A New Zealander who brutally murdered his partner and had previously tried to kill his wife could be deported back to New Zealand from the UK.
Richard Tait is serving a life sentence with a 15-year non-parole period in Britain for the 1998 rape and murder of his partner. He had earlier served time for the 1994 rape and attempted murder of his wife.
Tait gagged his 24-year-old partner using parcel tape, fractured her voice box, ruptured her liver and took pictures of her dead body, according to British news reports from the time of Tait's trial.
Under British law, once foreign prisoners reach their minimum parole period they must be deported, even if the parole board has not approved their release.
However, New Zealand's Department of Corrections said there were no imminent plans to return Tait because of a clause that allowed exceptions to the deportation rules if a prisoner's release would undermine public confidence in the justice system.

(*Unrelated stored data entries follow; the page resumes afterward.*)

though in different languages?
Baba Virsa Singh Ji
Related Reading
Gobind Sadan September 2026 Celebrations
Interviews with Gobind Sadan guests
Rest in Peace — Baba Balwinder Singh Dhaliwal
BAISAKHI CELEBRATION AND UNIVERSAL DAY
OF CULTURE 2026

Tait's release would do that in both New Zealand and Britain, UK authorities told NZ Corrections.
Despite that, Corrections said authorities in both countries had undertaken significant planning in the event he is ever released back to New Zealand.

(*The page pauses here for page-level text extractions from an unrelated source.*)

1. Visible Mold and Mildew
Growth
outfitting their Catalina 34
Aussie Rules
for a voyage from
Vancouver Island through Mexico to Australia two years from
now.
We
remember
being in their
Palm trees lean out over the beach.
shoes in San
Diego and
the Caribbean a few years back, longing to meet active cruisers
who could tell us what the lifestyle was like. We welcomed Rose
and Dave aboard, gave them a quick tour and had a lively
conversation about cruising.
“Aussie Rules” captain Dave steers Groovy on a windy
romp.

That could include using a new law that allows Corrections to closely monitor high risk offenders.
At the time Tait murdered his partner, he was on parole for the attempted murder of his wife.
When he was sentenced, the judge described him as an extraordinarily dangerous young man, and the police called him evil.
The next time he will be considered for release by the parole board is 2017.
The monitoring of deported criminals has been a contentious issue in recent months, after Australia toughened its immigration rules and began deporting New Zealanders, and other non-citizens, sentenced to a year or more in prison, or convicted of a sexual offence against a child.
Last month, New Zealand Justice Minister Amy Adams brought in a supervision regime that allows deportees to be monitored in the same way as people who have served time in New Zealand prisons.